Question

Forgetting how to do some AP Stats work.

Scores on a standardized test have a normal distribution with a mean of 20 and a standard deviation of 6. What is the approximate interquartile range of test scores?

A. 4
B. 6
C. 8 <--
D. 10
E. 24

Answer 1

The interquartile range is the value \(k\) that gives \(\mathbb P(|Z|<k)=50\%\) where \(Z\) follows the standard normal distribution.

This is the same as
\[\begin{align*}
\mathbb P(|Z|<k)&=\mathbb P(-k<Z<k)\\[1ex]
&=\mathbb P(Z<k)-\mathbb P(Z<-k)\\[1ex]
&=75\%-25\%=50\%
\end{align*}\]This means the third quartile is \(Q_3=k\) and the first quartile is \(Q_1=-k\). Do you know how to find these?

Answer 2

@HolsterEmission How many standard deviations away from the mean is Q1 and Q3?

Answer 3

For a normal distribution, about \(0.67\) according to this: http://www.wolframalpha.com/input/?i=inversecdf(normal(0,1),+.75)

Answer 4

Ok so that's not how you do it.

Answer 5

*What's* not how you do it?
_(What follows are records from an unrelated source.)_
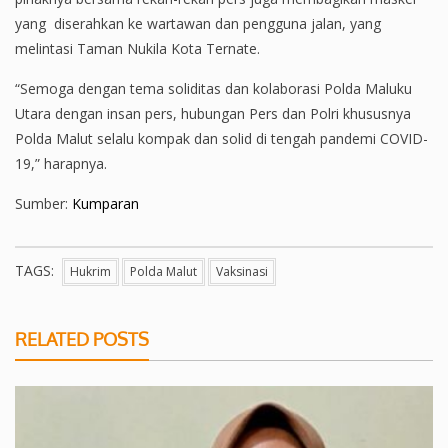
yang diserahkan ke wartawan dan pengguna jalan, yang
melintasi Taman Nukila Kota Ternate.
“Semoga dengan tema soliditas dan kolaborasi Polda Maluku
Utara dengan insan pers, hubungan Pers dan Polri khususnya
Polda Malut selalu kompak dan solid di tengah pandemi COVID-
19,” harapnya.
Sumber:
Kumparan
TAGS:
Hukrim
Polda Malut
Vaksinasi
RELATED POSTS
The approach I outlined above works fine.
\[\mathbb P(Z<k)=0.75\implies Q_3=k\]Maybe you're confused about the fact that this is the third quartile for \(Z\), and not the distribution you're working with? To transform to the corresponding quartile for your distribution, all you need to do is use the formula \(Z=\dfrac{X-20}{6}\), or \(X=6Z+20\).

Then the quartiles for \(X\) would be \(6k+20\).

Answer 6

Sorry, the *third* quartile would be \(6k+20\). The first would be \(-6k+20\).

Then the interquartile range would be (with respect to X) \(Q_3-Q_1=(6k+20)-(-6k+20)=12k\), and \(k=0.67\), which is why (c) is the correct answer.

Answer 7

Sorry you way confuses me. I remember that I had to use InvNorm on the calculator to obtain the Zscore by plugging in .75 for area and then .25 and subtract Q1 from Q3 by solving that equation.